§ **What to work on**:
With images removed, transcribe each record exactly as it appears.

§ **Exercise inputs**:
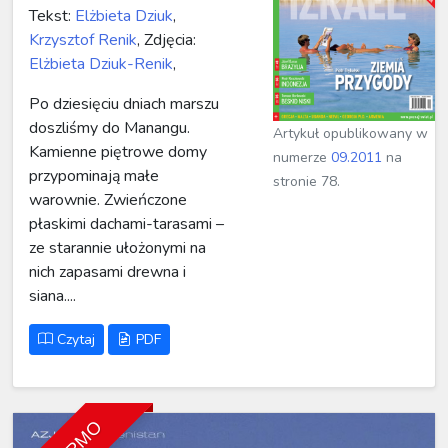
Tekst:
Elżbieta Dziuk
,
Krzysztof Renik
, Zdjęcia:
Elżbieta Dziuk-Renik
,
Po dziesięciu dniach marszu
doszliśmy do Manangu.
Artykuł opublikowany w
Kamienne piętrowe domy
numerze
09.2011
na
przypominają małe
stronie 78.
warownie. Zwieńczone
płaskimi dachami-tarasami –
ze starannie ułożonymi na
nich zapasami drewna i
siana....
Czytaj
PDF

§ **Answer section**:
Tekst:
Elżbieta Dziuk
,
Krzysztof Renik
, Zdjęcia:
Elżbieta Dziuk-Renik
,
Po dziesięciu dniach marszu
doszliśmy do Manangu.
Artykuł opublikowany w
Kamienne piętrowe domy
numerze
09.2011
na
przypominają małe
stronie 78.
warownie. Zwieńczone
płaskimi dachami-tarasami –
ze starannie ułożonymi na
nich zapasami drewna i
siana....
Czytaj
PDF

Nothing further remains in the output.